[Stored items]
==*==
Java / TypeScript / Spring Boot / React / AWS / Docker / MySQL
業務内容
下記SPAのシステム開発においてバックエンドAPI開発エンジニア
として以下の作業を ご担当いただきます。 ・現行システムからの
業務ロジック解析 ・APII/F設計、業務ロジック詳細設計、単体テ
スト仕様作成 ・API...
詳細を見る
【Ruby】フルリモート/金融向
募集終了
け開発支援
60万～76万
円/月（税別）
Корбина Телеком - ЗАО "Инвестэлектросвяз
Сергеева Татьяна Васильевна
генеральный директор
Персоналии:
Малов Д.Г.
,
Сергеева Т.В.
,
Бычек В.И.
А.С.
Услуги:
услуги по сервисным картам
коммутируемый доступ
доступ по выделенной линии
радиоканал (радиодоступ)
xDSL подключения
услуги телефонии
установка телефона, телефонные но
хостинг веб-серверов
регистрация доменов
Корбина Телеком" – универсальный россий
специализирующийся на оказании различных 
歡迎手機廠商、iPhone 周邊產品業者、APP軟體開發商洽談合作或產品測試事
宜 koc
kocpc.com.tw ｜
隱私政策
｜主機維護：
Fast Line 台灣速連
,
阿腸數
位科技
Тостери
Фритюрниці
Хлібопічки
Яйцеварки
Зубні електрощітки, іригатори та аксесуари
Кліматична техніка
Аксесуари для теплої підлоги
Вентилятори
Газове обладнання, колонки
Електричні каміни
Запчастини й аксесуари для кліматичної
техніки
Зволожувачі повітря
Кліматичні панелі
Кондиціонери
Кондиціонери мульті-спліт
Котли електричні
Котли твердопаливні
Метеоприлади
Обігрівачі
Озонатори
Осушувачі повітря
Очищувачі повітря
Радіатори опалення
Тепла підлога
==*==
Write out the records shown above, exactly as they appear.

- WRITTEN REPLY -
Java / TypeScript / Spring Boot / React / AWS / Docker / MySQL
業務内容
下記SPAのシステム開発においてバックエンドAPI開発エンジニア
として以下の作業を ご担当いただきます。 ・現行システムからの
業務ロジック解析 ・APII/F設計、業務ロジック詳細設計、単体テ
スト仕様作成 ・API...
詳細を見る
【Ruby】フルリモート/金融向
募集終了
け開発支援
60万～76万
円/月（税別）
Корбина Телеком - ЗАО "Инвестэлектросвяз
Сергеева Татьяна Васильевна
генеральный директор
Персоналии:
Малов Д.Г.
,
Сергеева Т.В.
,
Бычек В.И.
А.С.
Услуги:
услуги по сервисным картам
коммутируемый доступ
доступ по выделенной линии
радиоканал (радиодоступ)
xDSL подключения
услуги телефонии
установка телефона, телефонные но
хостинг веб-серверов
регистрация доменов
Корбина Телеком" – универсальный россий
специализирующийся на оказании различных 
歡迎手機廠商、iPhone 周邊產品業者、APP軟體開發商洽談合作或產品測試事
宜 koc
kocpc.com.tw ｜
隱私政策
｜主機維護：
Fast Line 台灣速連
,
阿腸數
位科技
Тостери
Фритюрниці
Хлібопічки
Яйцеварки
Зубні електрощітки, іригатори та аксесуари
Кліматична техніка
Аксесуари для теплої підлоги
Вентилятори
Газове обладнання, колонки
Електричні каміни
Запчастини й аксесуари для кліматичної
техніки
Зволожувачі повітря
Кліматичні панелі
Кондиціонери
Кондиціонери мульті-спліт
Котли електричні
Котли твердопаливні
Метеоприлади
Обігрівачі
Озонатори
Осушувачі повітря
Очищувачі повітря
Радіатори опалення
Тепла підлога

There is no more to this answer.